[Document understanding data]
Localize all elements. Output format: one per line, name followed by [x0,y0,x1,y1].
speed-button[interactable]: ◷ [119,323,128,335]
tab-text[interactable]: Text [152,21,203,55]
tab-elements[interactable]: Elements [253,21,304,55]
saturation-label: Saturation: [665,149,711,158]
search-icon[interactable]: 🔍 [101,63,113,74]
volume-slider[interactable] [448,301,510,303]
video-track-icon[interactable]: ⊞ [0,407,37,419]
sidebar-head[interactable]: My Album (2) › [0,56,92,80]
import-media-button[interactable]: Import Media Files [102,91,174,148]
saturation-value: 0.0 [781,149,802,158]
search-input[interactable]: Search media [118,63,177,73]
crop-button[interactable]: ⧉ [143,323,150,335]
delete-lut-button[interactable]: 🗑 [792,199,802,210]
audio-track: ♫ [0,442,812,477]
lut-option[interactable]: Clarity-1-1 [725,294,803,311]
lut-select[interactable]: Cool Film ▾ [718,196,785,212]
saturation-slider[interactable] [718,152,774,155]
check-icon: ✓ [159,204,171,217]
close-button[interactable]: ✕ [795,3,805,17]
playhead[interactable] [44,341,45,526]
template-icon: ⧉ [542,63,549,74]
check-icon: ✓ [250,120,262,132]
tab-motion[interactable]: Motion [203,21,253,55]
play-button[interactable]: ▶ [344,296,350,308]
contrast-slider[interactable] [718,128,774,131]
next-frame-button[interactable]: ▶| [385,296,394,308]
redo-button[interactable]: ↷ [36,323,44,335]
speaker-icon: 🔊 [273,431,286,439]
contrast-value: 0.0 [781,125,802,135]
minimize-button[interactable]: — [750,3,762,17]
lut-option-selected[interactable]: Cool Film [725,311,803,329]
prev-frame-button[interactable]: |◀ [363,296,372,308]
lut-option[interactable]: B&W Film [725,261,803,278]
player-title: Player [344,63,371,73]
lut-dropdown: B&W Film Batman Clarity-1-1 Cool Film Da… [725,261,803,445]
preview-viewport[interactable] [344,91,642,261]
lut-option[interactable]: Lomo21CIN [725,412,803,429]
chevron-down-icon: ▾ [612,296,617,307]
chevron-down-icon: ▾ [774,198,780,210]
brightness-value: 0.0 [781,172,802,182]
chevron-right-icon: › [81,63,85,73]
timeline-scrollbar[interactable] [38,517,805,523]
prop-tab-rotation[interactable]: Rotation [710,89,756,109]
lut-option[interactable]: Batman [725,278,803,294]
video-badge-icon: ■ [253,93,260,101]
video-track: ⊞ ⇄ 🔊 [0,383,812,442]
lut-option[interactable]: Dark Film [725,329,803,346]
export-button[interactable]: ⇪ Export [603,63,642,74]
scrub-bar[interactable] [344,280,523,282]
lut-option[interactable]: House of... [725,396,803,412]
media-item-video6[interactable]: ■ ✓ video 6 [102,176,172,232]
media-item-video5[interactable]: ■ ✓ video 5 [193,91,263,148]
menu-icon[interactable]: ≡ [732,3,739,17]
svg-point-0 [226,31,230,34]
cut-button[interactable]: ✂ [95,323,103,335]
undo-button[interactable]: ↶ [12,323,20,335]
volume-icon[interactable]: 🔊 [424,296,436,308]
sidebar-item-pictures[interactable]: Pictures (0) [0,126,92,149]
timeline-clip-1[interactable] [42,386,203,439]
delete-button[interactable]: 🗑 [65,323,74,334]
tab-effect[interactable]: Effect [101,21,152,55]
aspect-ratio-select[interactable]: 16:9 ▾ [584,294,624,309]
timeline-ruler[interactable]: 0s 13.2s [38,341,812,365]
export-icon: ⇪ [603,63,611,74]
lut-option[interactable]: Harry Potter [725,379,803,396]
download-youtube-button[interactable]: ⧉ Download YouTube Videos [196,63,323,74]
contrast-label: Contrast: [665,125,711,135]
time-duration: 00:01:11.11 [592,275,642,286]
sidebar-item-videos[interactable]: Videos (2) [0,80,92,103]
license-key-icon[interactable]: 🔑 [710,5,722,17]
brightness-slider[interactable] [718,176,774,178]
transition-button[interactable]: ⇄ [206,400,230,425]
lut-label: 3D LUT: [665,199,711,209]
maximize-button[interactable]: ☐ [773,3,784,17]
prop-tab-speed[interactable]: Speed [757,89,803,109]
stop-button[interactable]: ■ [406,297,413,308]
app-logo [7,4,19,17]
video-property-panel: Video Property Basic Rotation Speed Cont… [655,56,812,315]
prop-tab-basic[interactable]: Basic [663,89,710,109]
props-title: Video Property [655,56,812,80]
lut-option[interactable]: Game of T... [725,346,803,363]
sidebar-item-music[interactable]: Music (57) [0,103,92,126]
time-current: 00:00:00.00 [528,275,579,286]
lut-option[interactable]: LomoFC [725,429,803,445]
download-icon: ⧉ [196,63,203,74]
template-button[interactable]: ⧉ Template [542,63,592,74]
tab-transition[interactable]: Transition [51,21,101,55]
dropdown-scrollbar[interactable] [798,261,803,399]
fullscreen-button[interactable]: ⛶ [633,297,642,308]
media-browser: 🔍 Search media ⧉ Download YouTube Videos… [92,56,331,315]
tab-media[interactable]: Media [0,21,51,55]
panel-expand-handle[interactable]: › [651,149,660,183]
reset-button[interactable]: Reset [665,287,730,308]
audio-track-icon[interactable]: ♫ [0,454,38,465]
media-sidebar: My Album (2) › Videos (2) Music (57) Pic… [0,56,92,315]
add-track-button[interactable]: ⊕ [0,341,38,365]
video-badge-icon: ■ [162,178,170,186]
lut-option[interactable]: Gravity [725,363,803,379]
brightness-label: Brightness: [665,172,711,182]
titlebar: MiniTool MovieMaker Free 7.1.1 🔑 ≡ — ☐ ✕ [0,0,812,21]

Brief: Copy all the records exactly so that no character differs from the source.

Exercise result:
Localize all elements. Output format: one per line, name followed by [x0,y0,x1,y1].
speed-button[interactable]: ◷ [119,323,128,335]
tab-text[interactable]: Text [152,21,203,55]
tab-elements[interactable]: Elements [253,21,304,55]
saturation-label: Saturation: [665,149,711,158]
search-icon[interactable]: 🔍 [101,63,113,74]
volume-slider[interactable] [448,301,510,303]
video-track-icon[interactable]: ⊞ [0,407,37,419]
sidebar-head[interactable]: My Album (2) › [0,56,92,80]
import-media-button[interactable]: Import Media Files [102,91,174,148]
saturation-value: 0.0 [781,149,802,158]
search-input[interactable]: Search media [118,63,177,73]
crop-button[interactable]: ⧉ [143,323,150,335]
delete-lut-button[interactable]: 🗑 [792,199,802,210]
audio-track: ♫ [0,442,812,477]
lut-option[interactable]: Clarity-1-1 [725,294,803,311]
lut-select[interactable]: Cool Film ▾ [718,196,785,212]
saturation-slider[interactable] [718,152,774,155]
check-icon: ✓ [159,204,171,217]
close-button[interactable]: ✕ [795,3,805,17]
playhead[interactable] [44,341,45,526]
template-icon: ⧉ [542,63,549,74]
check-icon: ✓ [250,120,262,132]
tab-motion[interactable]: Motion [203,21,253,55]
play-button[interactable]: ▶ [344,296,350,308]
contrast-slider[interactable] [718,128,774,131]
next-frame-button[interactable]: ▶| [385,296,394,308]
redo-button[interactable]: ↷ [36,323,44,335]
speaker-icon: 🔊 [273,431,286,439]
contrast-value: 0.0 [781,125,802,135]
minimize-button[interactable]: — [750,3,762,17]
lut-option-selected[interactable]: Cool Film [725,311,803,329]
prev-frame-button[interactable]: |◀ [363,296,372,308]
lut-option[interactable]: B&W Film [725,261,803,278]
player-title: Player [344,63,371,73]
lut-dropdown: B&W Film Batman Clarity-1-1 Cool Film Da… [725,261,803,445]
preview-viewport[interactable] [344,91,642,261]
lut-option[interactable]: Lomo21CIN [725,412,803,429]
chevron-down-icon: ▾ [612,296,617,307]
chevron-down-icon: ▾ [774,198,780,210]
brightness-value: 0.0 [781,172,802,182]
chevron-right-icon: › [81,63,85,73]
timeline-scrollbar[interactable] [38,517,805,523]
prop-tab-rotation[interactable]: Rotation [710,89,756,109]
lut-option[interactable]: Batman [725,278,803,294]
video-badge-icon: ■ [253,93,260,101]
video-track: ⊞ ⇄ 🔊 [0,383,812,442]
lut-option[interactable]: Dark Film [725,329,803,346]
export-button[interactable]: ⇪ Export [603,63,642,74]
scrub-bar[interactable] [344,280,523,282]
lut-option[interactable]: House of... [725,396,803,412]
media-item-video6[interactable]: ■ ✓ video 6 [102,176,172,232]
media-item-video5[interactable]: ■ ✓ video 5 [193,91,263,148]
menu-icon[interactable]: ≡ [732,3,739,17]
svg-point-0 [226,31,230,34]
cut-button[interactable]: ✂ [95,323,103,335]
undo-button[interactable]: ↶ [12,323,20,335]
volume-icon[interactable]: 🔊 [424,296,436,308]
sidebar-item-pictures[interactable]: Pictures (0) [0,126,92,149]
timeline-clip-1[interactable] [42,386,203,439]
delete-button[interactable]: 🗑 [65,323,74,334]
tab-effect[interactable]: Effect [101,21,152,55]
aspect-ratio-select[interactable]: 16:9 ▾ [584,294,624,309]
timeline-ruler[interactable]: 0s 13.2s [38,341,812,365]
export-icon: ⇪ [603,63,611,74]
lut-option[interactable]: Harry Potter [725,379,803,396]
download-youtube-button[interactable]: ⧉ Download YouTube Videos [196,63,323,74]
contrast-label: Contrast: [665,125,711,135]
time-duration: 00:01:11.11 [592,275,642,286]
sidebar-item-videos[interactable]: Videos (2) [0,80,92,103]
license-key-icon[interactable]: 🔑 [710,5,722,17]
brightness-slider[interactable] [718,176,774,178]
transition-button[interactable]: ⇄ [206,400,230,425]
lut-label: 3D LUT: [665,199,711,209]
maximize-button[interactable]: ☐ [773,3,784,17]
prop-tab-speed[interactable]: Speed [757,89,803,109]
stop-button[interactable]: ■ [406,297,413,308]
app-logo [7,4,19,17]
video-property-panel: Video Property Basic Rotation Speed Cont… [655,56,812,315]
prop-tab-basic[interactable]: Basic [663,89,710,109]
props-title: Video Property [655,56,812,80]
lut-option[interactable]: Game of T... [725,346,803,363]
sidebar-item-music[interactable]: Music (57) [0,103,92,126]
time-current: 00:00:00.00 [528,275,579,286]
lut-option[interactable]: LomoFC [725,429,803,445]
download-icon: ⧉ [196,63,203,74]
template-button[interactable]: ⧉ Template [542,63,592,74]
tab-transition[interactable]: Transition [51,21,101,55]
dropdown-scrollbar[interactable] [798,261,803,399]
fullscreen-button[interactable]: ⛶ [633,297,642,308]
media-browser: 🔍 Search media ⧉ Download YouTube Videos… [92,56,331,315]
tab-media[interactable]: Media [0,21,51,55]
panel-expand-handle[interactable]: › [651,149,660,183]
reset-button[interactable]: Reset [665,287,730,308]
audio-track-icon[interactable]: ♫ [0,454,38,465]
media-sidebar: My Album (2) › Videos (2) Music (57) Pic… [0,56,92,315]
add-track-button[interactable]: ⊕ [0,341,38,365]
video-badge-icon: ■ [162,178,170,186]
lut-option[interactable]: Gravity [725,363,803,379]
brightness-label: Brightness: [665,172,711,182]
titlebar: MiniTool MovieMaker Free 7.1.1 🔑 ≡ — ☐ ✕ [0,0,812,21]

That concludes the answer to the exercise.